Capitulo 21
Incluso después de que Meisa y la fuerza de sometimiento de los elfos oscuros se marcharan, la vida diaria de Turan no cambió mucho.
Fortaleciendo su cuerpo con Haram, aprendiendo habilidades con armas y artes marciales, descansando, practicando magia…

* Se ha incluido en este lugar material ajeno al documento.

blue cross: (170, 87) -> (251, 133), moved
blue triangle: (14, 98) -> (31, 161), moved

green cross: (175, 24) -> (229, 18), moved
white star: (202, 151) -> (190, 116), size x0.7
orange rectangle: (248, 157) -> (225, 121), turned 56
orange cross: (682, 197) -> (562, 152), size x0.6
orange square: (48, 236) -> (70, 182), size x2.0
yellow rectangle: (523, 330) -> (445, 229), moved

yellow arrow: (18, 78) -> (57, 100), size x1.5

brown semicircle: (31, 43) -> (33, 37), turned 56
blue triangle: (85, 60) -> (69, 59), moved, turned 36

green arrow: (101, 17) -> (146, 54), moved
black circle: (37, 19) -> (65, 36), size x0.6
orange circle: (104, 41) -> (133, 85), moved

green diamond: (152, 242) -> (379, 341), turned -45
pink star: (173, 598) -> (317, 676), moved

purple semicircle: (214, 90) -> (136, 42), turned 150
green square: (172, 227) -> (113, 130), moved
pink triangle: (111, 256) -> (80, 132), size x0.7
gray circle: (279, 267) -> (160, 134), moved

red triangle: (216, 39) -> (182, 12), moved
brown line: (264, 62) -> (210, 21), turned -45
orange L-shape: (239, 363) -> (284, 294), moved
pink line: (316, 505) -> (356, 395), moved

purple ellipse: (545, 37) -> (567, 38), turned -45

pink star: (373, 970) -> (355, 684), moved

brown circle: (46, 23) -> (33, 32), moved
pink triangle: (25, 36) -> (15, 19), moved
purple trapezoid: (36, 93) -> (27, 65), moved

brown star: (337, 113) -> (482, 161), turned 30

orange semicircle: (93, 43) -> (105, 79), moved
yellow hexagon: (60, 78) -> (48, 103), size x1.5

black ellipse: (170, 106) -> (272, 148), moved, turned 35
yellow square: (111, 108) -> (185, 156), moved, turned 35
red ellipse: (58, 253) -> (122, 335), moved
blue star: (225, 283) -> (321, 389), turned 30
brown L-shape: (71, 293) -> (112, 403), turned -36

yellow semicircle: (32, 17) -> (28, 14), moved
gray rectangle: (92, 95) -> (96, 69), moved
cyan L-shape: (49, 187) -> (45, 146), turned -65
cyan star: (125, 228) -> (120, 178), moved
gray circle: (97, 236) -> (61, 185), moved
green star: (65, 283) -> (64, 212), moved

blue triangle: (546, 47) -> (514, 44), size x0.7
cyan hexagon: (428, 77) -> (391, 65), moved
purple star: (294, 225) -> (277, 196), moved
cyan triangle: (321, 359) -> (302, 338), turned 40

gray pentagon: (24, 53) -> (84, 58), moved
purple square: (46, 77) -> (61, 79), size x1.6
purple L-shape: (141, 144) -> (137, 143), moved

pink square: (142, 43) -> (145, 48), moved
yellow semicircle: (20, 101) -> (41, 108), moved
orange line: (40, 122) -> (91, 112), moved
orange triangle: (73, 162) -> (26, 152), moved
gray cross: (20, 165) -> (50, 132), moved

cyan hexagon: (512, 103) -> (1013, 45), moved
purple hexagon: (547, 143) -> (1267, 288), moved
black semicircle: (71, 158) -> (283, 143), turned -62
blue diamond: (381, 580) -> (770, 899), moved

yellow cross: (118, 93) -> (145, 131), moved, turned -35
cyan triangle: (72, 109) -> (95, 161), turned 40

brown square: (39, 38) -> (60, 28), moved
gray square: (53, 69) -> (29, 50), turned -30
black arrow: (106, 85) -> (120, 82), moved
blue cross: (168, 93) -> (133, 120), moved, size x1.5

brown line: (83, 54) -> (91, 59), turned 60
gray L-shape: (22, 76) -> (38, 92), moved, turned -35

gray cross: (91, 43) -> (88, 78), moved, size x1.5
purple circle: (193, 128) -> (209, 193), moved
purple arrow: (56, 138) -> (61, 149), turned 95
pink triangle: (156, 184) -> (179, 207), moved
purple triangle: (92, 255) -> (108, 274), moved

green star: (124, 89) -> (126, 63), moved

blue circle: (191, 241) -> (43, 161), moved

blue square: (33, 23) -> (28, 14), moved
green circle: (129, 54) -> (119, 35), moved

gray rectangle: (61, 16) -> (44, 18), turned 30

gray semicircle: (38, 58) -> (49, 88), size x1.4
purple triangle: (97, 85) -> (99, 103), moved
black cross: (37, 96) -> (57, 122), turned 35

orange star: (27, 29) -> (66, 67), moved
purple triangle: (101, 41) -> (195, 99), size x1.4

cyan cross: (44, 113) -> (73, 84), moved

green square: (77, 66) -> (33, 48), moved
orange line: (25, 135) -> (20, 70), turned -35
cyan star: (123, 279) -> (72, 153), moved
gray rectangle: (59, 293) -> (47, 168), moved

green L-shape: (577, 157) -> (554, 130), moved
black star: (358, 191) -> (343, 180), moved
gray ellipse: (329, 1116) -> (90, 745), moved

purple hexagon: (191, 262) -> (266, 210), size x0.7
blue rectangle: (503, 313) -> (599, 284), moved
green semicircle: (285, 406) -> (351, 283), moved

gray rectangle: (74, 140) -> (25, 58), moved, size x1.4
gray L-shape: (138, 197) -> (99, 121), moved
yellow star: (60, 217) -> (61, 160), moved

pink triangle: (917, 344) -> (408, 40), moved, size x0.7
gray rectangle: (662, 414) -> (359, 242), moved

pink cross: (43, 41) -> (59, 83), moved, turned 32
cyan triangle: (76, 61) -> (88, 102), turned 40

La única diferencia fue perder a un amigo con quien practicar magia por las noches.
Eso solo hacía que ese tiempo se sintiera un poco más solitario.
En el trigésimo segundo día de estar con la familia Berk.
En el taller del último piso de la mansión, desordenado con varios dispositivos mágicos, Melo, el hermano de Asiz, le entregó a Turan un objeto.
Su rostro había palidecido por haber estado encerrado durante el último mes para hacer esto.
“Aquí está.”
El dispositivo mágico era en forma de pulsera, hecho al trenzar varias correas de cuero largas y delgadas y envolverlas en un metal azul no luminoso.
Este metal, que originalmente solo se encontraba en algunas montañas del este, se decía que era un material que podía contener poder mágico más fácilmente.
“Solo llevarlo aumenta ligeramente la durabilidad física, y al infundirle poder mágico se incrementa aún más. En última instancia, alcanza un nivel similar al de los nobles de linaje guardián, pero el consumo de magia es severo, así que es mejor no mantenerlo por mucho tiempo.”
“Esto… es verdaderamente un tesoro asombroso.”
Era un rendimiento verdaderamente poderoso considerando que los dispositivos mágicos que recrean habilidades de linaje típicamente tienen límites de uso diario.
Ante la exclamación de Turan, Melo sonrió con orgullo y dijo.
“Tales objetos serían raros incluso en grandes familias. Resultó excepcionalmente bien.”
Si bien la habilidad de un artesano y el tiempo de producción tienen una influencia absoluta en la creación de dispositivos mágicos, la calidad puede diferir incluso con la misma habilidad y tiempo invertido.
Entre estos, este objeto era de la mejor calidad, digno de ser presentado a alguien como el cabeza de la familia Arabion, enfatizó Melo varias veces mientras elogiaba su creación, y finalmente añadió.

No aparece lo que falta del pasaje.